% Please complete this code and answer the questions designated Q1..Q22.
clear
rand( 'state', 7654 );
randn( 'state', 7654 );
% Suppose we want a [ 7, 4 ] Hamming code.
% Q1: Based on the following expressions, what must m be? +++
m = 3;
n = 2^m-1
k = n-m
% Produce the parity-check matrix.
H = hammgen(m);
G = gen2par(H)';
% Q2: How do H and G differ from the ones discussed on the wikipedia page?
The columns are all there in H, but out of order.

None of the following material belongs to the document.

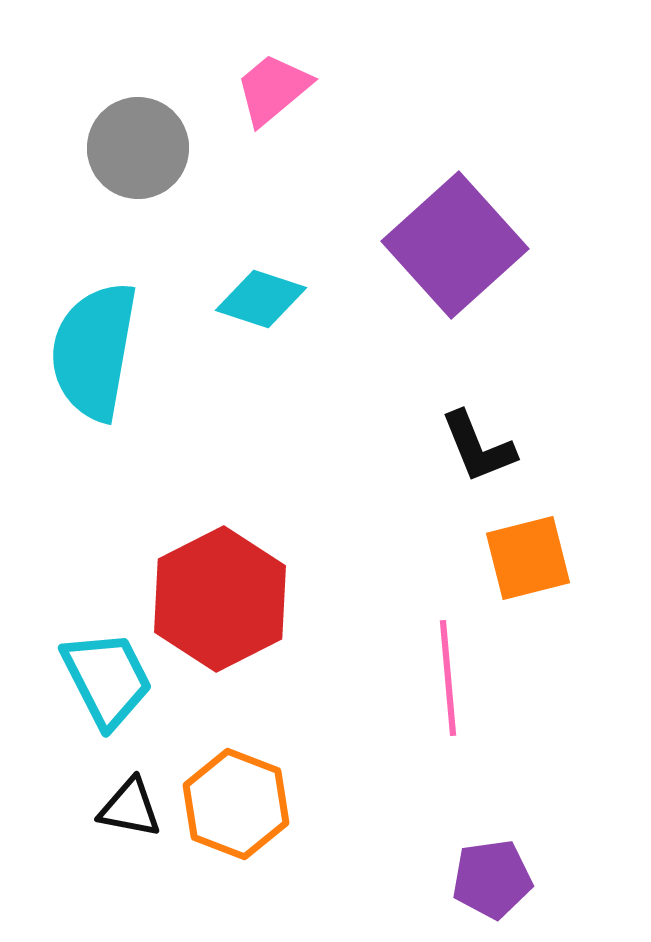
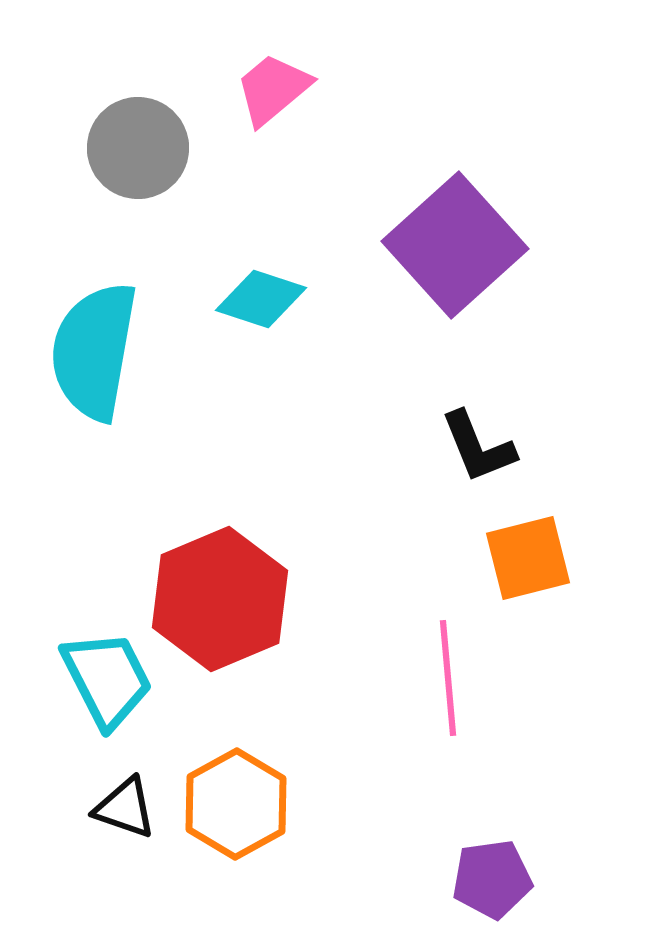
red hexagon: rotated 4 degrees clockwise
orange hexagon: rotated 10 degrees clockwise
black triangle: moved 5 px left; rotated 8 degrees clockwise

G looks similar with rows out of order. However, one row looks quite different.
% Q3: Is the code still systematic? How can you tell?
Yes. You can see a 3x3 identity at the right of H and a 4x4 identity at the bottom of G.
% Generate some data.
N_target = 80; %1e6;
N = k * floor( N_target/k );
data = round( rand( N, 1 ) );
d = reshape( data, k, N/k );
% Encode the data with the generator matrix.
c = rem( G * d, 2 );
% Q4: Can you see the encoded data in the coded data stream?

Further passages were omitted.